Volatile organic compounds (VOCs) continue to be the major source of direct and indirect air pollution. Here, cryptomelane-type octahedral molecular sieve (OMS-2) manganese oxide, amorphous manganese oxide (AMO), and mixed copper manganese oxide (CuO/Mn2O3) nanomaterials were synthesized and, together with commercial MnO2, characterized by various techniques. These catalysts were investigated for gas-phase total oxidation of six VOCs under air atmosphere. Using OMS-2 at 250 °C, the average conversions for toluene, benzene, ethylbenzene, p-xylene, m-xylene, and o-xylene were 75%, 61%, 45%, 23%, 13%, and 8%, respectively, whereas using CuO/Mn2O3, 72%, 44%, 37%, 29%, 27%, and 26%, respectively, were obtained. Generally, the conversion of VOCs to CO2 using the synthesized catalysts increased in the order: o-xylene ≈ m-xylene < p-xylene < ethylbenzene < benzene < toluene. However, using commercial MnO2, benzene (44% conversion) was more reactive than toluene (37%), and the xylenes showed similar reactivities (13–20%). Differences in reactivity among VOCs were rationalized in terms of degree of substrate adsorption and structural effects.

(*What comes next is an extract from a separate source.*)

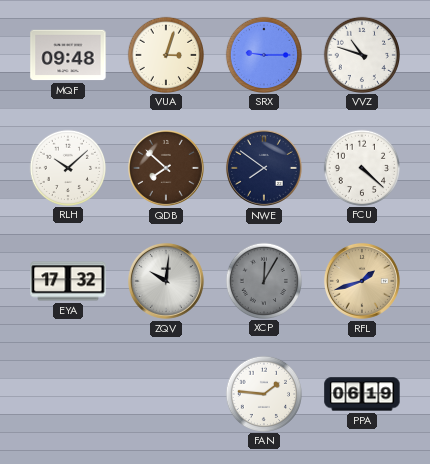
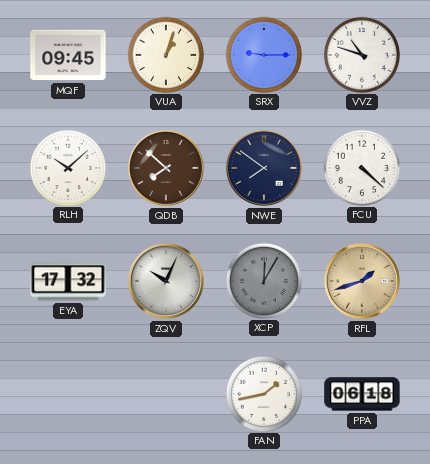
MQF: 09:48 -> 09:45
VUA: 3:03 -> 1:03
ZQV: 10:01 -> 10:04
FAN: 1:46 -> 1:43
PPA: 06:19 -> 06:18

For example, the reactivity of xylenes was dictated by the shape-selectivity of stable OMS-2. The higher oxidative activities exhibited by OMS-2, AMO, and CuO/Mn2O3 as compared to commercial MnO2 were attributed to a combination of factors including structure, morphology, hydrophobicity, and redox properties. The mobility and reactivity of active oxygen species were strongly correlated with catalytic activities. Lattice oxygen was involved in the VOC oxidation, suggesting that the reaction could proceed via the Mars–van Krevelen mechanism.